═══ INFORMATION SHOWN ═══

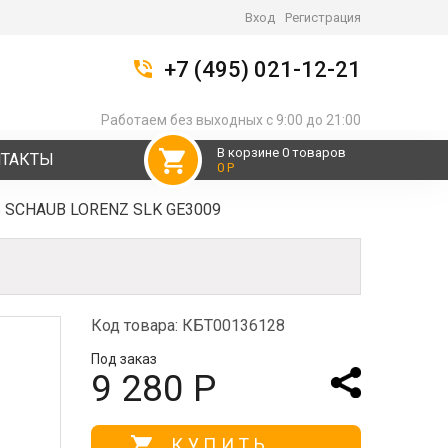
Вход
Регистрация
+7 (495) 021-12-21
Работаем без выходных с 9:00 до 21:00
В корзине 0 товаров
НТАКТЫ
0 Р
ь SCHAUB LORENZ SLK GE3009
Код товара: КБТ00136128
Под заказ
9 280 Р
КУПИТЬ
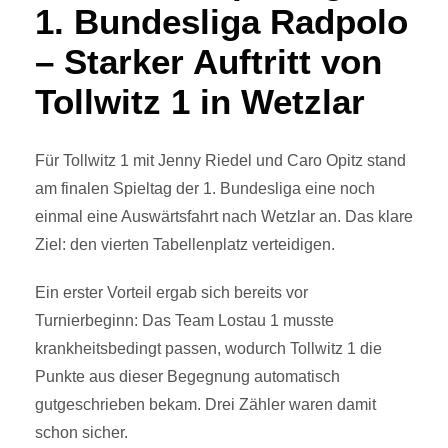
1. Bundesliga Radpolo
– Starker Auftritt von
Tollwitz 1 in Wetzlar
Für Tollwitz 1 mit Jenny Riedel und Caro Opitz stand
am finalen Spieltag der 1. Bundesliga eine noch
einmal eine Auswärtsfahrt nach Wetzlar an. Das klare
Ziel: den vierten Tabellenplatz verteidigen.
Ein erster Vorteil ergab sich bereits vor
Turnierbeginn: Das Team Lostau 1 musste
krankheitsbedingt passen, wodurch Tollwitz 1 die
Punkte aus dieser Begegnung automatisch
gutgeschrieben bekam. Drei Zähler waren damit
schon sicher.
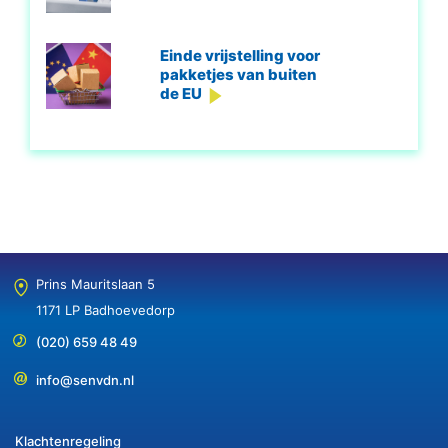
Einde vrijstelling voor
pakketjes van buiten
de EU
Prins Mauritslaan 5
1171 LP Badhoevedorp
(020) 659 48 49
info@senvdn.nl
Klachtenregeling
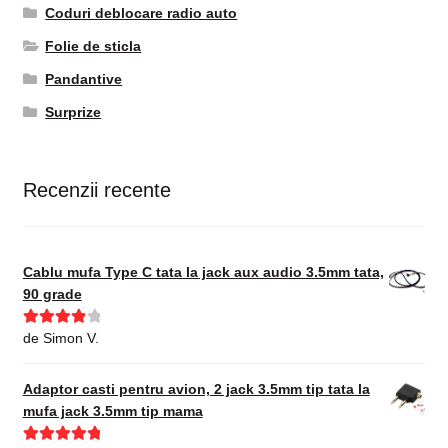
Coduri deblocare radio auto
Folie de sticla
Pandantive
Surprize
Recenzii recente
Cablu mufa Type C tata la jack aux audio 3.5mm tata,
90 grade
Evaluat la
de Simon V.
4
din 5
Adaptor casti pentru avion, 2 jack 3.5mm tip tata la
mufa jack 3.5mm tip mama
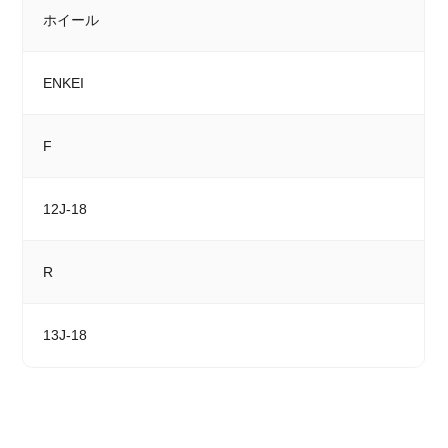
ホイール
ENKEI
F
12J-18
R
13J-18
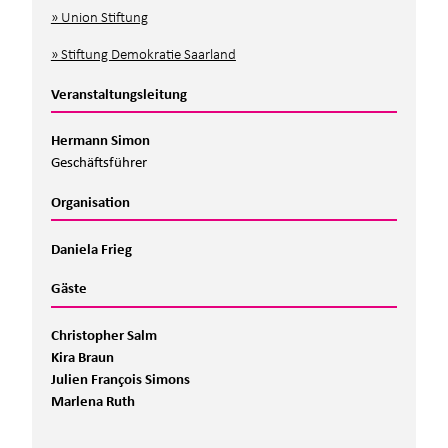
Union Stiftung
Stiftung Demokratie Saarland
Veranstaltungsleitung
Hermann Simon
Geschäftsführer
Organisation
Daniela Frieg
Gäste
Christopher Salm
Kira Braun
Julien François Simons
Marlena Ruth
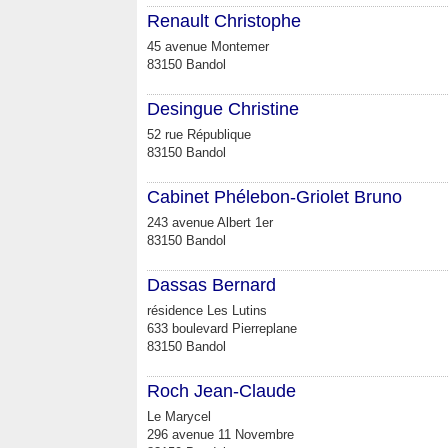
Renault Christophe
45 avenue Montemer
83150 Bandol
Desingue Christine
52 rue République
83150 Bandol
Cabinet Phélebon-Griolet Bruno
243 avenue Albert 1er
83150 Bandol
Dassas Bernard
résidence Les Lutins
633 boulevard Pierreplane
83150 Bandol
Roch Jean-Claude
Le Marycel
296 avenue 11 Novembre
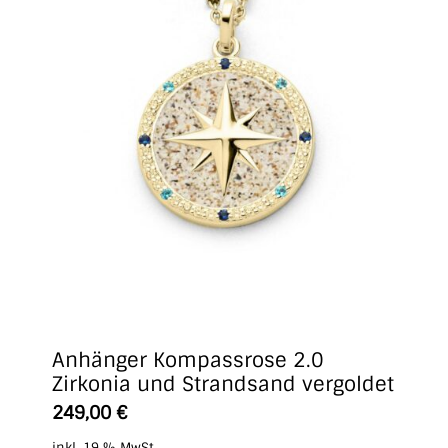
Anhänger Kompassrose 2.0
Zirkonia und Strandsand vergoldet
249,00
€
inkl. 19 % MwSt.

═══

__DESCRIPTION OF THE TASK__:
Pictures do not belong in the copy. Reproduce the rest of the data exactly.

__SOLUTION FOR THIS TASK__:
Вход
Регистрация
+7 (495) 021-12-21
Работаем без выходных с 9:00 до 21:00
В корзине 0 товаров
НТАКТЫ
0 Р
ь SCHAUB LORENZ SLK GE3009
Код товара: КБТ00136128
Под заказ
9 280 Р
КУПИТЬ
1. Bundesliga Radpolo
– Starker Auftritt von
Tollwitz 1 in Wetzlar
Für Tollwitz 1 mit Jenny Riedel und Caro Opitz stand
am finalen Spieltag der 1. Bundesliga eine noch
einmal eine Auswärtsfahrt nach Wetzlar an. Das klare
Ziel: den vierten Tabellenplatz verteidigen.
Ein erster Vorteil ergab sich bereits vor
Turnierbeginn: Das Team Lostau 1 musste
krankheitsbedingt passen, wodurch Tollwitz 1 die
Punkte aus dieser Begegnung automatisch
gutgeschrieben bekam. Drei Zähler waren damit
schon sicher.
Einde vrijstelling voor
pakketjes van buiten
de EU
Prins Mauritslaan 5
1171 LP Badhoevedorp
(020) 659 48 49
info@senvdn.nl
Klachtenregeling
Coduri deblocare radio auto
Folie de sticla
Pandantive
Surprize
Recenzii recente
Cablu mufa Type C tata la jack aux audio 3.5mm tata,
90 grade
Evaluat la
de Simon V.
4
din 5
Adaptor casti pentru avion, 2 jack 3.5mm tip tata la
mufa jack 3.5mm tip mama
ホイール
ENKEI
F
12J-18
R
13J-18
Union Stiftung
Stiftung Demokratie Saarland
Veranstaltungsleitung
Hermann Simon
Geschäftsführer
Organisation
Daniela Frieg
Gäste
Christopher Salm
Kira Braun
Julien François Simons
Marlena Ruth
Renault Christophe
45 avenue Montemer
83150 Bandol
Desingue Christine
52 rue République
83150 Bandol
Cabinet Phélebon-Griolet Bruno
243 avenue Albert 1er
83150 Bandol
Dassas Bernard
résidence Les Lutins
633 boulevard Pierreplane
83150 Bandol
Roch Jean-Claude
Le Marycel
296 avenue 11 Novembre
Anhänger Kompassrose 2.0
Zirkonia und Strandsand vergoldet
249,00
€
inkl. 19 % MwSt.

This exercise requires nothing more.